• **What the task asks**
Transcribe the data exactly, pictures excluded.

• **Items from a data source**
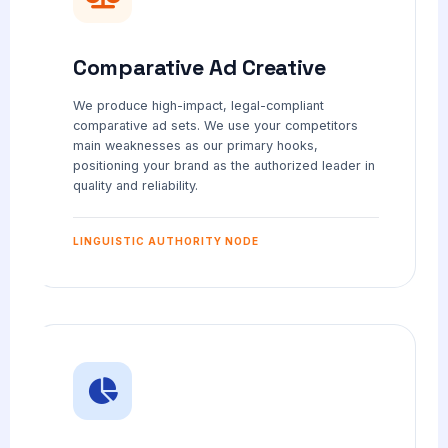
Comparative Ad Creative
We produce high-impact, legal-compliant
comparative ad sets. We use your competitors
main weaknesses as our primary hooks,
positioning your brand as the authorized leader in
quality and reliability.
LINGUISTIC AUTHORITY NODE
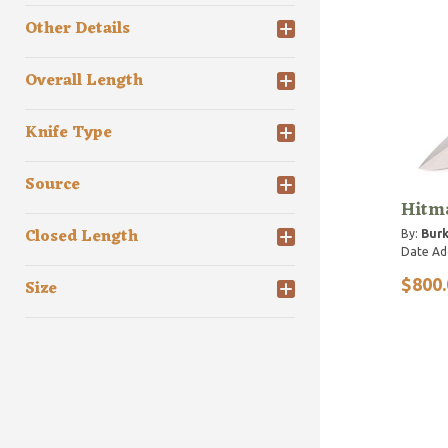
Other Details
Overall Length
Knife Type
Source
Hitma
Closed Length
By:
Burk
Date Ad
$800.
Size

• **Task output**
Comparative Ad Creative
We produce high-impact, legal-compliant
comparative ad sets. We use your competitors
main weaknesses as our primary hooks,
positioning your brand as the authorized leader in
quality and reliability.
LINGUISTIC AUTHORITY NODE
Other Details
Overall Length
Knife Type
Source
Hitma
Closed Length
By:
Burk
Date Ad
$800.
Size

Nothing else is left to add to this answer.